Шеф сопроводил Пам в полицейский участок и оставался с ней, утешая, пока она писала заявление. Несмотря на ее уверения, что с ней все в порядке, просто немного поволновалась, ее осмотрел полицейский врач, смазал порез на шее антисептиком и заклеил лейкопластырем. А также посоветовал принять пару таблеток нурофена. Пам в обеденный перерыв забегала в банкомат, и это означало, что у нее в сумочке оставалось немногим менее ста фунтов, не говоря уж об обычном наборе кредитных карточек. Кредитные карточки можно, конечно, заблокировать, и она это сделает, как только доберется до телефона. Прошел уже час, даже чуть больше, как она явилась в участок, и теперь она сидела с чашкой чаю в руке и курила; из глаз вдруг начали капать слезы, потом они потекли по лицу, и ее начало трясти. Шеф легонько погладил ее по плечу, очень осторожно, и воздержался от того, чтобы взять ее за руку.

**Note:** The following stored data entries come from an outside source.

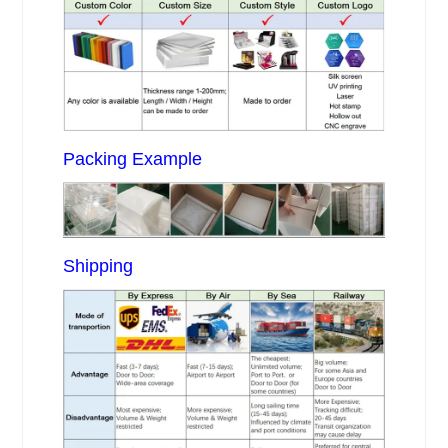
Packing Example
Shipping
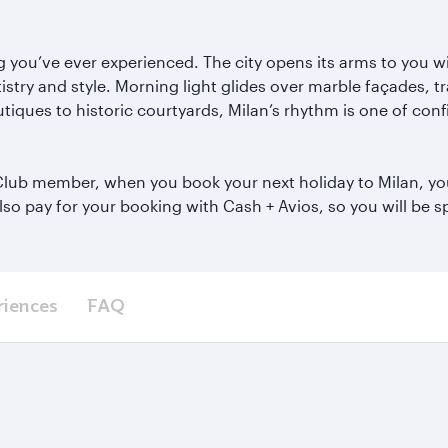
hing you’ve ever experienced. The city opens its arms to you 
istry and style. Morning light glides over marble fa
çades, tr
tiques to historic courtyards, Milan’s rhythm is one of conf
e Club member, when you book your next holiday to Milan, you
also pay for your booking with Cash + Avios, so you will be
riences
FAQ
s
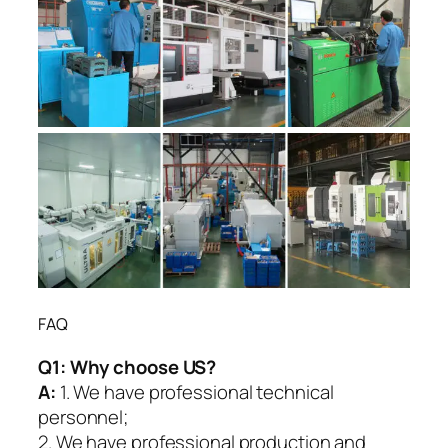
FAQ
Q1:
Why choose US?
A:
1. We have professional technical
personnel;
2. We have professional production and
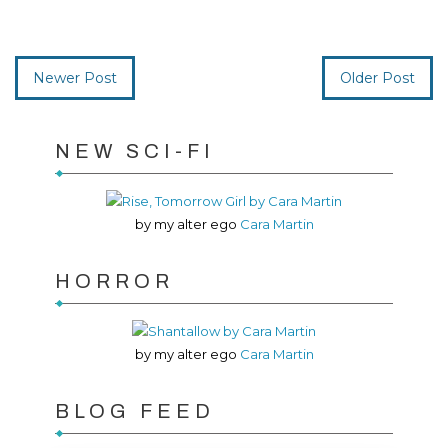
Newer Post
Older Post
NEW SCI-FI
by my alter ego
Cara Martin
HORROR
by my alter ego
Cara Martin
BLOG FEED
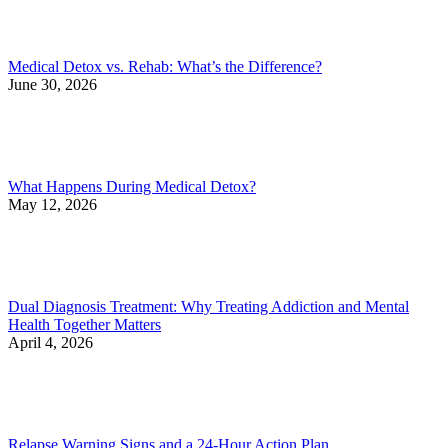
Medical Detox vs. Rehab: What’s the Difference?
June 30, 2026
What Happens During Medical Detox?
May 12, 2026
Dual Diagnosis Treatment: Why Treating Addiction and Mental
Health Together Matters
April 4, 2026
Relapse Warning Signs and a 24-Hour Action Plan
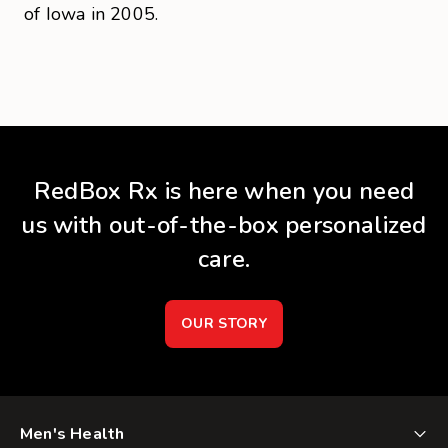
of Iowa in 2005.
RedBox Rx is here when you need
us with out-of-the-box personalized
care.
OUR STORY
Men's Health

Суперинтендант полиции, недавно назначенный на этот пост, был полон рвения и стремился к тому, чтобы его подчиненные занимались чем-нибудь более значительным, чем обычная по пятницам возня с пьяными и нарушителями общественного порядка, мелкие кражи, уличные потасовки и обычный же набор домашних склок и свар. Иметь на своей территории осужденного за убийство, нарушившего условия досрочного освобождения и, вероятно, все еще болтавшегося где-то поблизости, – это одно; но вот нападение с ножом на инспектора по делам досрочно освобожденных – это уже совсем другое. Ограбление и нанесение телесных повреждений. Найти этого ублюдка и засунуть обратно за решетку! Чтоб у него прежде началось старческое недержание и болезнь Альцгеймера, чем он снова предстанет перед Комиссией по условно-досрочным освобождениям!